Sexualidade e saúde mental

Nesse sentido, outro tema muito retratado por Sally Rooney é a questão da sexualidade nesse período da vida. “Nunca li um romance que deixa o sexo tão natural como o dela”, aponta Vitória, sobre “Pessoas Normais”. Para ela, livros voltados para o público jovem adulto costumam abordar o sexo de forma irreal, porém, ela afirma que Rooney foge desse padrão ao descrever as cenas de forma não romantizada.

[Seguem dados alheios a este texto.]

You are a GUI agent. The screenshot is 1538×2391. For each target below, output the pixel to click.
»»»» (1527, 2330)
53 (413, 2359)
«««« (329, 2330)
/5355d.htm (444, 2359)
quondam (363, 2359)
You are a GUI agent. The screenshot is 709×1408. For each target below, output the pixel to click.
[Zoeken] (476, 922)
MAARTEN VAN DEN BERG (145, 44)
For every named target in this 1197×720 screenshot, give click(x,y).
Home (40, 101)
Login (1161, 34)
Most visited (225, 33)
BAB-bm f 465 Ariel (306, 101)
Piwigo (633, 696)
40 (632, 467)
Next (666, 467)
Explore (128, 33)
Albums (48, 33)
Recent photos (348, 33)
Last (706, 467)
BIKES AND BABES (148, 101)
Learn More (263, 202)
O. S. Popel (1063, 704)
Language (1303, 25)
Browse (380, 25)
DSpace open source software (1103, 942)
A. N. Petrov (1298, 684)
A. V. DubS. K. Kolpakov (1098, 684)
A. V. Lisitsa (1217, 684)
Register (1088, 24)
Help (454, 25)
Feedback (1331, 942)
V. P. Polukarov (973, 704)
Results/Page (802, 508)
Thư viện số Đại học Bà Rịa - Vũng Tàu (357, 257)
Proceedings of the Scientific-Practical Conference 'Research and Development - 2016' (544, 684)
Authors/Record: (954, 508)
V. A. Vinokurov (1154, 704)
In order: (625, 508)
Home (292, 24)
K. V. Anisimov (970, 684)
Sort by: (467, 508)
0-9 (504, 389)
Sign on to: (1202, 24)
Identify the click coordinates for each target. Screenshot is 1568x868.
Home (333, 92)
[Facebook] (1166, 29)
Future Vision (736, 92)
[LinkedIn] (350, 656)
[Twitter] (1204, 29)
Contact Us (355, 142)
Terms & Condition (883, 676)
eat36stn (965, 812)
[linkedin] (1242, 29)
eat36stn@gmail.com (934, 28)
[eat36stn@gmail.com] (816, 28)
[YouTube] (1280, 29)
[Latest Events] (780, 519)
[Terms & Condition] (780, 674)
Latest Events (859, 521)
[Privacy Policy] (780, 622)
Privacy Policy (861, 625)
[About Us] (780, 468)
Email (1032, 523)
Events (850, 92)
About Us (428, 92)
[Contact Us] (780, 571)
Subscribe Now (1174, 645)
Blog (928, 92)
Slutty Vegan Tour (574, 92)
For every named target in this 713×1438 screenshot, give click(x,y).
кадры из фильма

Mauro afirma que Rooney foge da ideia de um sexo performático. “Da forma como ela trata em “Pessoas Normais”, é muito mais o sexo como uma forma de comunicação”, explica. Além disso, o especialista pontua que a escrita da autora está inserida em um momento de ruptura na Irlanda, um país muito católico e que, por muito tempo, lidou com os casos de pedofilia na Igreja. 

Por outro lado, Mauro acredita que a escritora permanece alguns passos atrás na questão da diversidade, já que a maioria das relações amorosas exploradas por ela em seus livros são heteronormativas. No mesmo caminho, Carolina comenta que o romance de Rooney com que mais se identificou foi “Conversas Entre Amigos”, que possui uma protagonista bissexual.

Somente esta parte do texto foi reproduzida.